═════ Dataset excerpt ═════

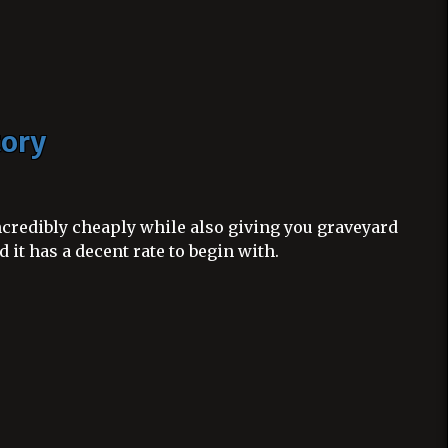
tory
ncredibly cheaply while also giving you graveyard
 it has a decent rate to begin with.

═════

Write out the listing word for word, omitting the pictures it holds.

## Task solution
tory
ncredibly cheaply while also giving you graveyard
 it has a decent rate to begin with.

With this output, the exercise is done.